Court Opinion

ID: 9609812
Source: CourtListenerOpinion
Date Created: 2023-08-22 03:31:50.577614+00
Date Added: 2024-06-11T12:28:56.773646
License: Public Domain

*100Hill, Justice,
dissenting.
This is an armed robbery case.
In Division 2, the court approves the admission into evidence of a photograph (in color) of the victim of a murder. None of the decisions cited by the court holds that in an armed robbery case, photographs of a murder victim are admissible in evidence.
In Thompkins v. State, 222 Ga. 420 (5) (151 SE2d 153), it was held that a photo of the dead victim was admissible in a case of robbery by force and intimidation. However, in that case the victim "went limp” while being held by the defendant. There the court conceded that the photographs of the deceased, taken a week after the crime, were highly prejudicial but relevant to show the location and conditions under which the robbery took place.

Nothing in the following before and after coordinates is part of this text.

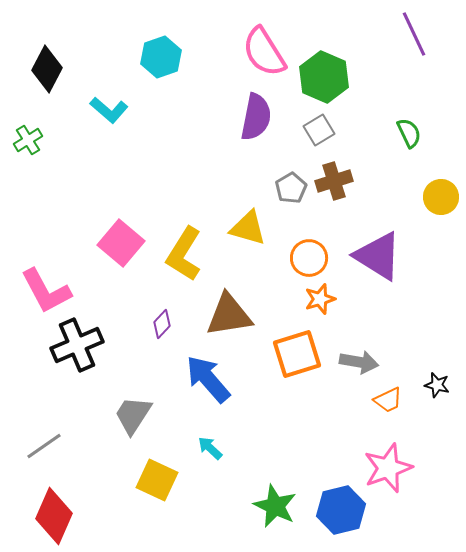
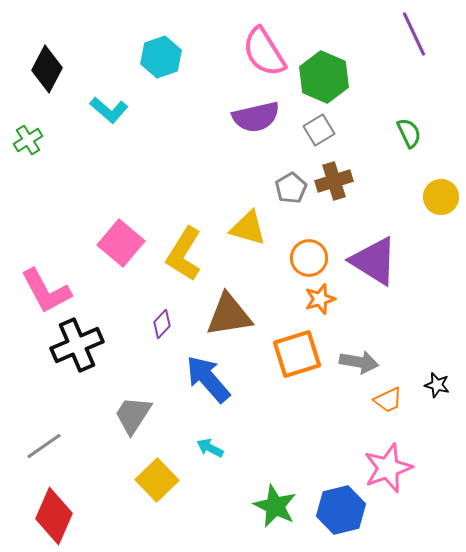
purple semicircle: rotated 66 degrees clockwise
purple triangle: moved 4 px left, 5 px down
cyan arrow: rotated 16 degrees counterclockwise
yellow square: rotated 21 degrees clockwise
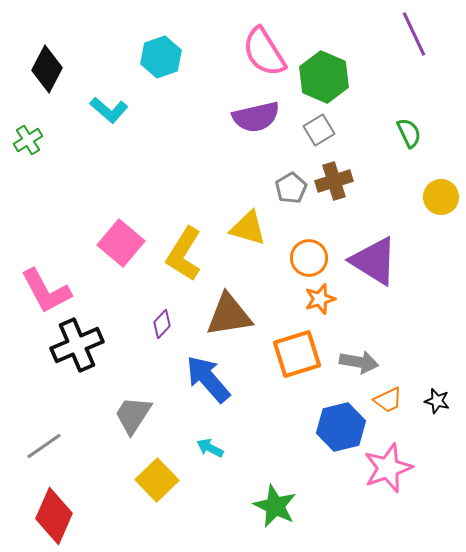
black star: moved 16 px down
blue hexagon: moved 83 px up
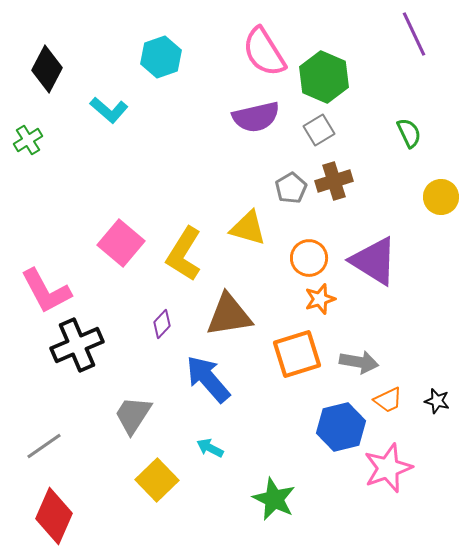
green star: moved 1 px left, 7 px up
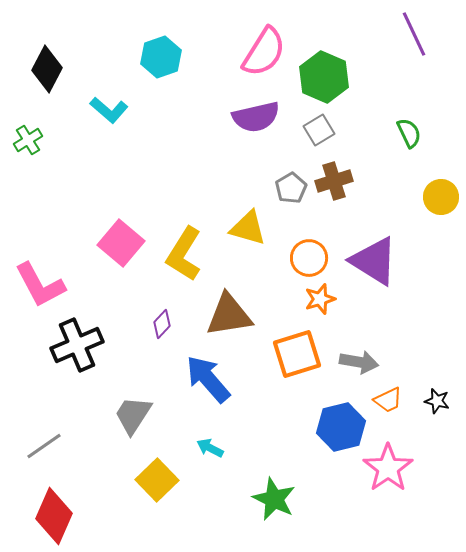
pink semicircle: rotated 116 degrees counterclockwise
pink L-shape: moved 6 px left, 6 px up
pink star: rotated 15 degrees counterclockwise
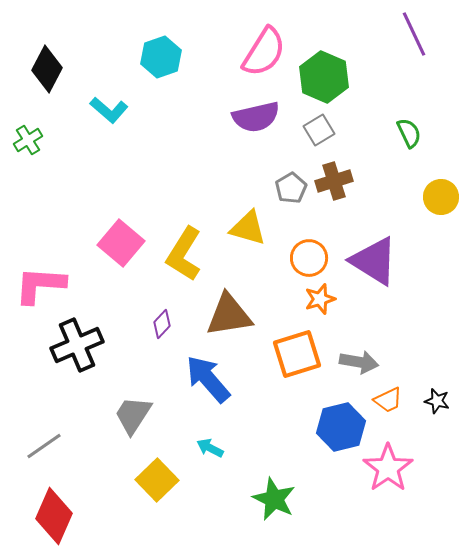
pink L-shape: rotated 122 degrees clockwise
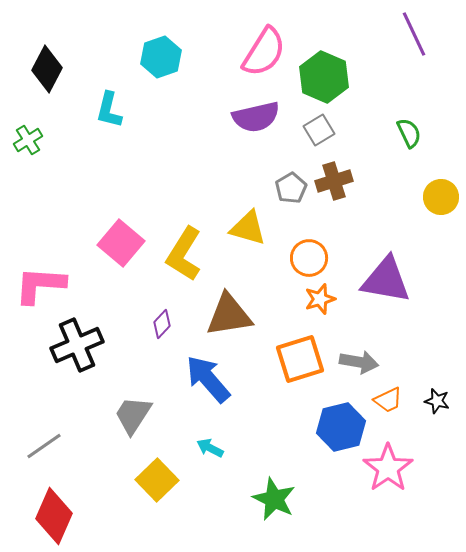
cyan L-shape: rotated 63 degrees clockwise
purple triangle: moved 12 px right, 19 px down; rotated 22 degrees counterclockwise
orange square: moved 3 px right, 5 px down
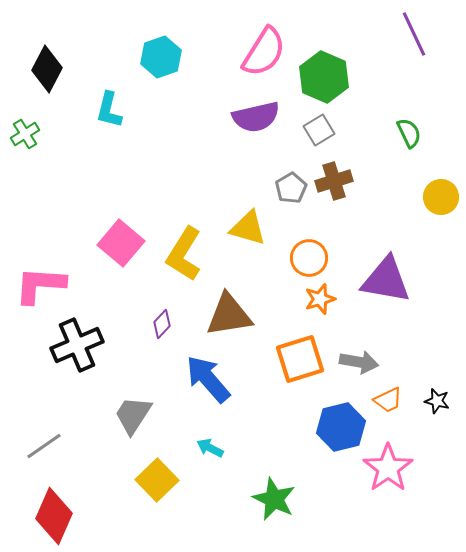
green cross: moved 3 px left, 6 px up
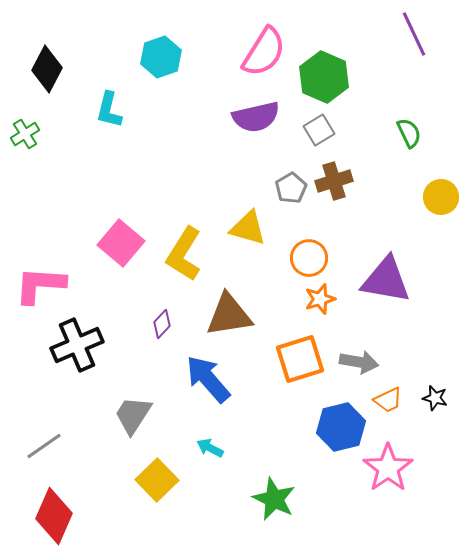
black star: moved 2 px left, 3 px up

Here it is not contended that these defendants ever went into the store or ever saw the deceased. Here there were other photographs of the store, inside and outside.
The other decisions relied on as authority were photos of murder victims in murder cases, photos of robbery victims in robbery cases, or photos of rape victims in rape cases.
It might be argued that these defendants could have been charged with felony murder and thus the photograph of the victim would have been admissible. They were not so charged. Why we do not know, but will presume that the district attorney and grand jury acted properly in not indicting these defendants for felony murder. We should not approve the admission into evidence of this photograph on the basis that if they had been indicted for felony murder, the photo would have been admissible.
I must respectfully dissent. I am authorized to state that Justice Gunter joins in this dissent.